AFI FEST Director of Programing Robert Koehler is, you might say, stoked about all the Bernies attending the nine-day event: People who are enticed by the prospect of catching a free film, and remain open-minded about what they see.
“That’s how I grew up,” Koehler muses about his early festival-going years. “It exposed me to a whole new set of films that I wouldn’t have seen.” Now, as a programmer, he believes his role is “to choose a range of films that affect and influence the audience, to move them in some way…” He hopes the impact will not only broaden public taste, but also widen the range of projects that filmmakers can get financed—and distributed.
Part of the intention, says festival Producer David Rogers, is “to have Hollywood audiences drawn in, and get traction for that film from Israel, or that documentary about poor Mexican children.”
The notion of a free festival actually began with broke Americans in mind. In the wake of double-digit unemployment, and the economy praying to the porcelain god, as they say, AFI FEST programmers tried a different tack. Instead of simply scaling back, which the economic times demanded, Rogers and Artistic Director Rose Kuo asked, How do we make this work for our audience, and how do we stand out?
“Last spring, we decided to offer free movies to the public, and just attract more sponsors. It was a combination of [presenting sponsor] Audi stepping up and really embracing this, and not pulling back their sponsorship dollars,” Rogers adds. Other sponsors bought into it, as well, along with Bob Gazzale, AFI President and CEO, and Nancy Harris, AFI COO, who extended additional resources to make the new paradigm work. The Festival also got a slew of in-kind donations. So they gave away tickets—even to the high-end, previously pricey Galas.
“The Galas closed out in 15 minutes,” Rogers says. “Within two hours half of the Festival was at capacity, and in eight hours all but two screenings were full. The response was amazing. All the good will has been fantastic. We’ve definitely tapped into a new audience; people who haven’t come to a film festival in the past.”
Rogers met a ‘Bernie’ from Tennessee, who heard about the event, clicked on a link to the site, and scored tickets to two Galas, including one for Terry Gilliam’s THE IMAGINARIUM OF DOCTOR PARNASSUS, which features Heath Ledger’s final performance. The Tennessean also somehow got a hold of Rogers’ cell phone number. “He called and said, ‘I never attended anything like this before. How do I dress? Do I wear a tuxedo?’ I thought it was really cool to include people in this who wouldn’t [usually] get to experience this.” It was first come, first served, with no socioeconomic barriers to get in the way.
Rogers has been amazed at the role Internet marketing has played in spreading the word.
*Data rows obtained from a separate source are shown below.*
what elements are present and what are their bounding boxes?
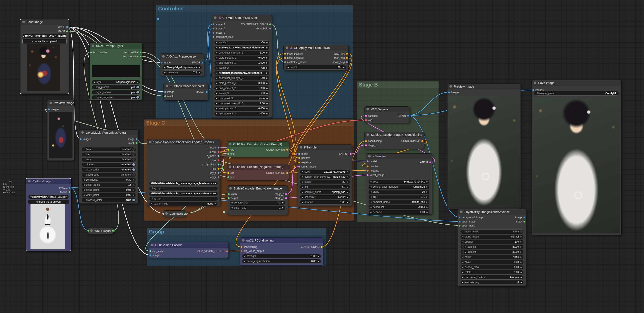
ksampler-stage-c-sampler_name-widget[interactable]: ◀▶sampler_namedpmpp_sde	[300, 190, 350, 194]
cr-multi-controlnet-stack-controlnet_strength_2-widget[interactable]: ◀▶controlnet_strength_20.40	[214, 76, 270, 80]
collapse-dot-icon[interactable]	[366, 108, 369, 111]
height-input-port[interactable]	[228, 197, 230, 199]
vae-decode-titlebar[interactable]: VAE Decode	[364, 107, 410, 112]
image_2-input-port[interactable]	[212, 27, 214, 30]
increment-arrow-icon[interactable]: ▶	[347, 190, 348, 194]
decrement-arrow-icon[interactable]: ◀	[231, 201, 232, 205]
decrement-arrow-icon[interactable]: ◀	[216, 107, 217, 111]
cr-multi-controlnet-stack-start_percent_2-widget[interactable]: ◀▶start_percent_20.000	[214, 81, 270, 85]
decrement-arrow-icon[interactable]: ◀	[370, 210, 372, 214]
ksampler-stage-b-denoise-widget[interactable]: ◀▶denoise1.00	[368, 210, 430, 214]
increment-arrow-icon[interactable]: ▶	[266, 81, 268, 85]
controlnet_stack-input-port[interactable]	[212, 36, 214, 38]
decrement-arrow-icon[interactable]: ◀	[83, 178, 84, 182]
layermask-personmaskultra-black_point-widget[interactable]: ◀▶black_point0.01	[81, 188, 136, 192]
layermask-personmaskultra-clothes-widget[interactable]: clothesenabled	[81, 162, 136, 167]
collapse-dot-icon[interactable]	[90, 229, 93, 232]
mask-output-port[interactable]	[136, 142, 138, 144]
increment-arrow-icon[interactable]: ▶	[133, 183, 134, 187]
IMAGE-output-port[interactable]	[407, 115, 409, 117]
stablecascade-inpaint-node[interactable]: StableCascadeInpaintimagemaskIMAGE	[164, 83, 208, 100]
images-input-port[interactable]	[80, 138, 82, 140]
aio-aux-preprocessor-preprocessor-widget[interactable]: ◀▶preprocessorCannyEdgePreprocessor	[162, 65, 202, 70]
toggle-dot[interactable]	[136, 96, 139, 99]
collapsed-input-port[interactable]	[87, 230, 89, 232]
decrement-arrow-icon[interactable]: ◀	[462, 270, 463, 274]
collapse-dot-icon[interactable]	[286, 46, 288, 49]
text_positive-output-port[interactable]	[140, 51, 142, 53]
increment-arrow-icon[interactable]: ▶	[318, 254, 319, 258]
collapse-dot-icon[interactable]	[22, 20, 25, 23]
width-input-port[interactable]	[228, 193, 230, 195]
layermask-personmaskultra-body-widget[interactable]: bodydisabled	[81, 157, 136, 162]
layerutility-imageblendadvance-aspect_ratio-widget[interactable]: ◀▶aspect_ratio1.00	[460, 265, 524, 269]
save-image-filename_prefix-widget[interactable]: filename_prefixComfyUI	[534, 91, 619, 96]
increment-arrow-icon[interactable]: ▶	[347, 200, 348, 204]
preview-image-left-node[interactable]: Preview Imageimages	[47, 100, 74, 161]
increment-arrow-icon[interactable]: ▶	[520, 235, 522, 239]
toggle-dot[interactable]	[132, 168, 135, 171]
decrement-arrow-icon[interactable]: ◀	[462, 250, 463, 254]
increment-arrow-icon[interactable]: ▶	[199, 71, 200, 75]
increment-arrow-icon[interactable]: ▶	[133, 188, 134, 192]
decrement-arrow-icon[interactable]: ◀	[216, 112, 217, 116]
decrement-arrow-icon[interactable]: ◀	[216, 76, 217, 80]
collapse-dot-icon[interactable]	[214, 16, 217, 19]
negative-input-port[interactable]	[366, 170, 369, 172]
images-input-port[interactable]	[48, 108, 50, 110]
group-group-header[interactable]	[147, 228, 326, 235]
IMAGE-output-port[interactable]	[206, 91, 208, 93]
decrement-arrow-icon[interactable]: ◀	[370, 180, 372, 184]
increment-arrow-icon[interactable]: ▶	[133, 178, 134, 182]
increment-arrow-icon[interactable]: ▶	[266, 96, 268, 100]
stablecascade-stageb-conditioning-node[interactable]: StableCascade_StageB_Conditioningconditi…	[364, 132, 424, 149]
ksampler-stage-c-seed-widget[interactable]: ◀▶seed120128761701395	[300, 170, 350, 174]
decrement-arrow-icon[interactable]: ◀	[94, 80, 95, 84]
increment-arrow-icon[interactable]: ▶	[266, 86, 268, 90]
unclip-conditioning-node[interactable]: unCLIPConditioningconditioningclip_visio…	[240, 238, 324, 265]
collapse-dot-icon[interactable]	[368, 155, 371, 157]
ksampler-stage-b-steps-widget[interactable]: ◀▶steps10	[368, 190, 430, 194]
cr-multi-controlnet-stack-switch_1-widget[interactable]: ◀▶switch_1On	[214, 40, 270, 45]
decrement-arrow-icon[interactable]: ◀	[151, 202, 152, 206]
text-input-port[interactable]	[227, 176, 229, 178]
increment-arrow-icon[interactable]: ▶	[266, 107, 268, 111]
toggle-dot[interactable]	[132, 148, 135, 151]
MASK-output-port[interactable]	[68, 191, 70, 193]
ksampler-stage-c-node[interactable]: KSamplermodelpositivenegativelatent_imag…	[298, 145, 352, 206]
unclip-conditioning-noise_augmentation-widget[interactable]: ◀▶noise_augmentation0.00	[242, 259, 321, 264]
ksampler-stage-c-titlebar[interactable]: KSampler	[298, 145, 352, 150]
layerutility-imageblendadvance-x_percent-widget[interactable]: ◀▶x_percent50.00	[460, 245, 524, 249]
decrement-arrow-icon[interactable]: ◀	[462, 245, 463, 249]
wd14-tagger-titlebar[interactable]: WD14 Tagger↻	[88, 228, 113, 234]
collapse-dot-icon[interactable]	[229, 187, 232, 190]
IMAGE-output-port[interactable]	[66, 26, 68, 28]
save-image-node[interactable]: Save Imageimagesfilename_prefixComfyUI	[532, 80, 621, 235]
stable-cascade-checkpoint-loader-key_opt_b-widget[interactable]: key_opt_b	[149, 186, 218, 191]
clip_vision-input-port[interactable]	[149, 250, 152, 252]
stablecascade-emptylatentimage-node[interactable]: StableCascade_EmptyLatentImagewidthheigh…	[227, 185, 288, 215]
vae-input-port[interactable]	[365, 119, 367, 121]
layerutility-imageblendadvance-scale-widget[interactable]: ◀▶scale1.00	[460, 260, 524, 264]
sdxl-prompt-styler-style-widget[interactable]: ◀▶stylesai-photographic	[92, 80, 140, 84]
c_vae-output-port[interactable]	[218, 159, 220, 161]
mask-input-port[interactable]	[164, 95, 166, 97]
load-image-node[interactable]: Load ImageIMAGEMASK◀▶ComfyUI_temp_izsrr_…	[20, 19, 69, 94]
layerutility-imageblendadvance-mirror-widget[interactable]: ◀▶mirrorNone	[460, 255, 524, 259]
collapsed-input-port[interactable]	[162, 213, 164, 215]
c_clip_vision-output-port[interactable]	[218, 163, 220, 165]
increment-arrow-icon[interactable]: ▶	[282, 201, 284, 205]
increment-arrow-icon[interactable]: ▶	[520, 275, 522, 279]
increment-arrow-icon[interactable]: ▶	[133, 193, 134, 197]
layer_mask-input-port[interactable]	[458, 225, 460, 227]
decrement-arrow-icon[interactable]: ◀	[302, 175, 303, 179]
key_c-output-port[interactable]	[218, 176, 220, 178]
model-input-port[interactable]	[298, 153, 300, 155]
positive-input-port[interactable]	[298, 157, 300, 159]
decrement-arrow-icon[interactable]: ◀	[302, 170, 303, 174]
decrement-arrow-icon[interactable]: ◀	[288, 65, 289, 69]
increment-arrow-icon[interactable]: ▶	[426, 205, 428, 209]
decrement-arrow-icon[interactable]: ◀	[462, 235, 463, 239]
clip-vision-encode-titlebar[interactable]: CLIP Vision Encode	[149, 242, 228, 248]
clip_vision_output-input-port[interactable]	[240, 250, 242, 252]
For a few clicks, people signed up for up to 20 tickets, printed out the receipt, brought it to the Guest Services desk at Mann’s Chinese theater in Hollywood, and redeemed paper tickets for the screenings on their print out. The seats of people who don’t show go to those who do. People can turn in tickets they aren’t using, or trade them for movies they’d prefer to see as they come available. Or they can amble up, ask what’s showing next, and if there are tickets available, walk right in.
Not everyone is getting in for free, however. AFI FEST has sold quite a number of badges that range in price from $500 to $5,000. The price of those badges actually went up this year, paid for by those patrons of the arts who could afford them. That support helps organizers create a budget, rent venues, and fly in filmmakers from all over the world.
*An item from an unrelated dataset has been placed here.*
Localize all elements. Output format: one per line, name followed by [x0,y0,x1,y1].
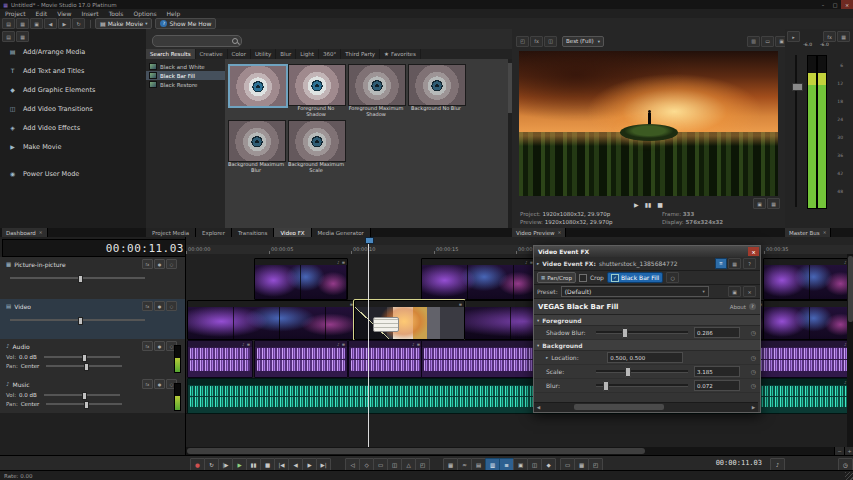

Free is good. But can it last?
“I feel like the intention is to [keep this going],” says Rogers. “We need the blessing of our sponsors, of course, but this does distinguish us. Sundance doesn’t do anything for free, Tribeca does nothing. In one respect, all eyes are on us to determine where all this falls in the end,” he says.
Koehler is also encouraged by the direction in which this precedent could take independent film: “In a way, movies can be divided into those that offer an entertaining distraction, and those that give the audience an experience. A good film festival does the latter,” he adds.
He caught the quirky movie, MOTHER, about a doting mom who stops at nothing to free her son when he winds up in the clink for murder. The film, from Korea’s Bong Joon-ho, won Cannes’ Un Certain Regard prize this year, and showed at AFI FEST on the phenomenally huge screen at the Grauman’s Chinese Theatre. “I saw it with my wife,” says Koehler. “She was blown away by the film.”
It’s like those credit card commercials on TV:
Popcorn: An arm and a leg.
Soft drink: Your first born.
Movie experience for free: Priceless.